It turns out that the reported “flu-like symptoms” of Shock players Temeka Johnson and Kayla Pedersen were actually staph infections. Both women were diagnosed in August, and Pedersen was especially hard-hit, missing seven consecutive games.
There’s no getting around it: This is a tough subject for the Shock — and the WNBA — because the franchise has dealt with staph infections each of the three years it has been in Tulsa.

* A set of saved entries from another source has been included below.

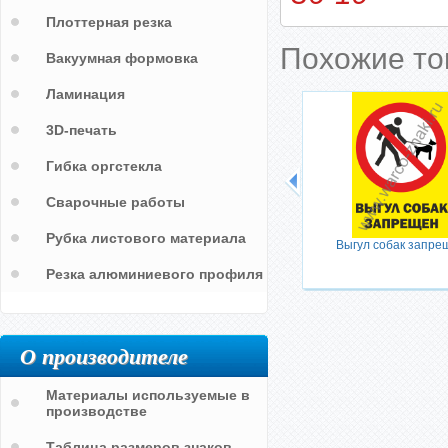
Плоттерная резка
Похожие т
Вакуумная формовка
Ламинация
3D-печать
Гибка оргстекла
Сварочные работы
Рубка листового материала
Выгул собак запре
Резка алюминиевого профиля
О производителе
Материалы используемые в
производстве
Таблица размеров знаков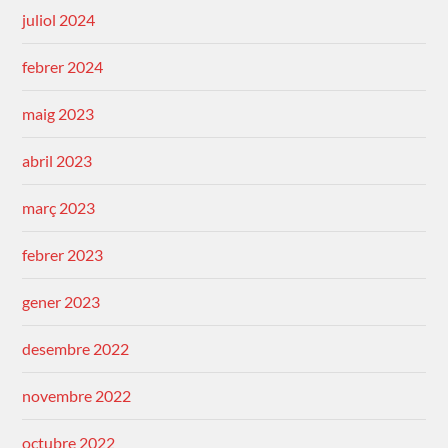
juliol 2024
febrer 2024
maig 2023
abril 2023
març 2023
febrer 2023
gener 2023
desembre 2022
novembre 2022
octubre 2022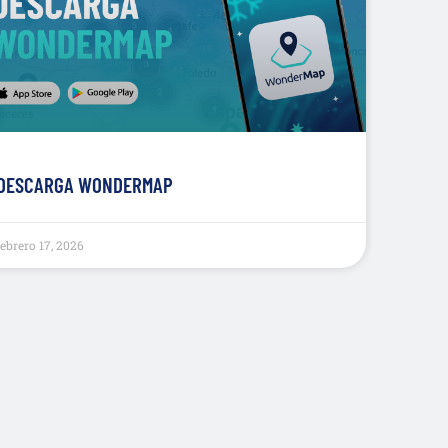
DESCARGA WONDERMAP
febrero 17, 2026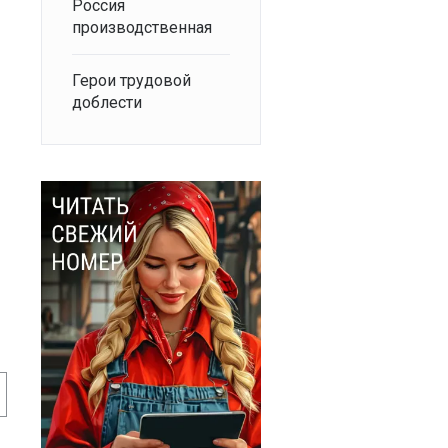
Россия
производственная
Герои трудовой
доблести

In June 2010, former Tulsa World beat writer Lynn Jacobsen first reported about four Shock players who’d been diagnosed with staph infection: Amber Holt, Chante Black, Marion Jones and Shanna Zolman. Holt and Black are still with the Shock; Jones and Zolman — the only one of them to miss multiple games (four) because of it — are no longer in the WNBA.
Last season, Shock guard Ivory Latta was sidelined with a staph infection as well; she is Tulsa’s leading scorer this year.

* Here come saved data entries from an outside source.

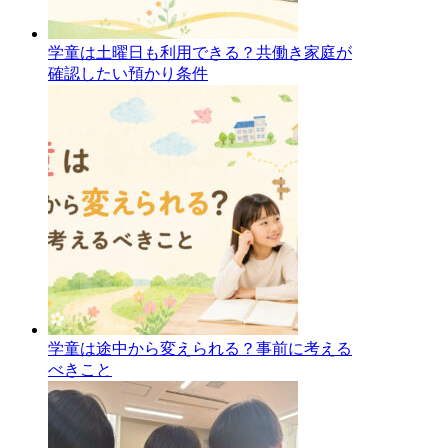
学童は土曜日も利用できる？共働き家庭が
確認したい預かり条件
学童は途中から変えられる？事前に考える
べきこと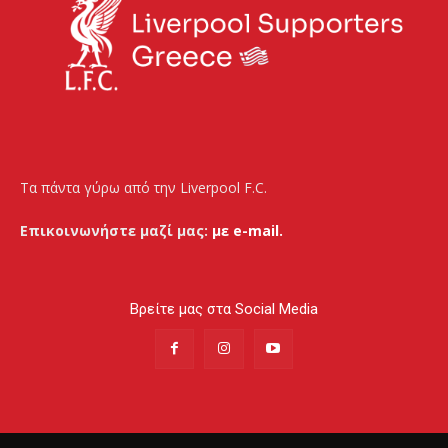
Τα πάντα γύρω από την Liverpool F.C.
Επικοινωνήστε μαζί μας:
με e-mail.
Βρείτε μας στα Social Media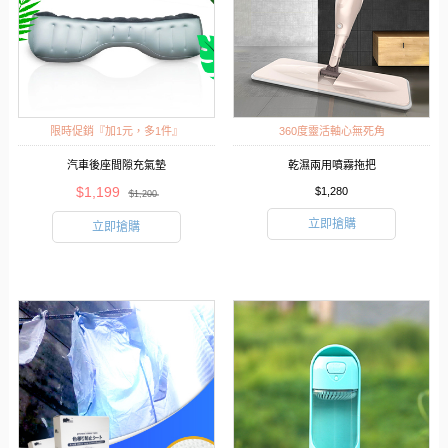
限時促銷『加1元，多1件』
360度靈活軸心無死角
汽車後座間隙充氣墊
乾濕兩用噴霧拖把
$1,199
$1,280
$1,200
立即搶購
立即搶購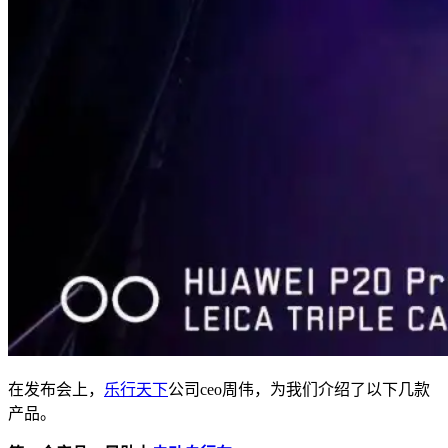
在发布会上，
乐行天下
公司ceo周伟，为我们介绍了以下几款
产品。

Those five cases were more matter-of-factly acknowledged by the Shock. But Tulsa was vague in listing what sidelined Pedersen and Johnson, using terms such as “flu-like symptoms” and “abdominal/ankle injury.” Although, technically, Pedersen’s symptoms were “flu-like.”
Why didn’t the franchise acknowledge what the problem was in the first place?
Compounding things for the Shock is that Tulsa is still in the process of establishing itself in the WNBA. The Shock ownership is committed for the long haul, and wants players to think of Tulsa as someplace they really want to play. But the team has had to deal with some negative perceptions of the city and franchise. The staph infections have compounded that to degree.
“You know how it is — perception becomes reality,” Johnson said. “I heard about it before I got to Tulsa. Players on other teams will say, ‘Don’t shower there,’ and they wonder if there’s something wrong with the building. Whether it’s fair or not, it’s a stigma that Tulsa has to fight off.”
What a situation.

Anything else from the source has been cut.